The results showed good agreement with known variants, present in ClinVar, a database of disease-relevant human genetic variants. Of note, 25% of VUS and 49% of variants with conflicting previous reports were flagged as non-functional. The authors estimate that their approach has >95% accuracy in predicting the functional outcome of a genetic variant in BRCA1 and stress the importance of their findings for the interpretation of clinical sequencing results.

The work by Findlay et al. relied on the co-transfection of separate high-copy number plasmids encoding the Cas9 gRNA and repair templates, requiring individual experimental set-ups for each exon for efficient pairing of gRNA and repair templates. By contrast, a new approach for massively parallel genome editing developed by Sharon, Chen and Khosla et al. makes use of retrons that can be engineered to carry both elements on the same molecule.

Retrons are bacterial retroelements that encode a reverse transcriptase gene and a single-stranded DNA (ssDNA)–RNA hybrid. In this method, called Cas9 retron precise parallel editing via homology (CRISPEY), the Escherichia coli Ec86 retron was fused to single gRNA sequences, and parts of the retron sequence were replaced with a 100 nucleotide donor sequence for HDR. A total of 16,006 SNVs and insertions and deletions of the vineyard yeast isolate RM were introduced into the lab strain BY (which expresses Cas9) using 32,000 gRNA–donor pairs (in a single set-up). The fitness effects were measured by sequencing to determine the abundance of each strain following growth over 25 generations.

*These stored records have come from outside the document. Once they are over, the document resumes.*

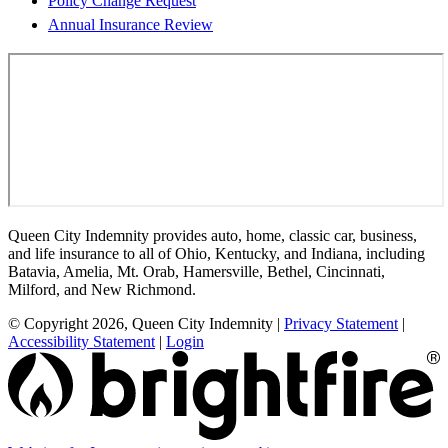
Policy Change Request
Annual Insurance Review
Queen City Indemnity provides auto, home, classic car, business,
and life insurance to all of Ohio, Kentucky, and Indiana, including
Batavia, Amelia, Mt. Orab, Hamersville, Bethel, Cincinnati,
Milford, and New Richmond.
© Copyright 2026, Queen City Indemnity
|
Privacy Statement
|
Accessibility Statement
|
Login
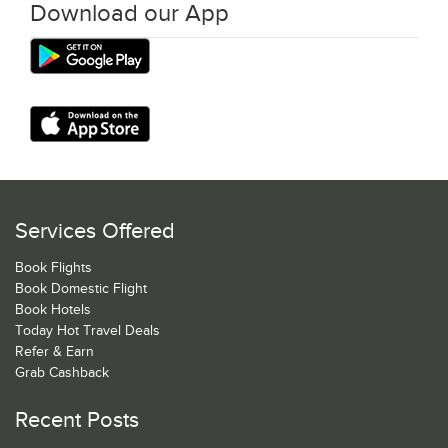
Download our App
Services Offered
Book Flights
Book Domestic Flight
Book Hotels
Today Hot Travel Deals
Refer & Earn
Grab Cashback
Recent Posts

In total, 171 variants and 17 variants affected fitness more than 1% and 5%, respectively, per generation. These variants were enriched in cis-regulatory elements, specifically in promoter regions and transcription factor binding sites, which is in line with the general assumption that trait-associated variants affect largely non-coding parts of the genome.

CRISPEY has multiple advantages that increase editing efficiencies: it does not require the use of high-copy number plasmids; single gRNAs and the HDR template are encoded on the same molecule; and the generated donor template is ssDNA. Because of the retrons’ versatility and functionality, not just in yeast but also in mammalian cells, the authors anticipate that CRISPEY can be adapted to answer questions about genetic associations in higher organisms. Moreover, CRISPEY could be adapted to measure outcomes beyond cellular fitness if coupled to a fluorescent reporter gene, for example.

high-throughput genome-editing approaches to test the functionality of genetic variants

Taken together, the two studies highlight the utility of high-throughput genome editing for the functional analysis of multiple genetic variants.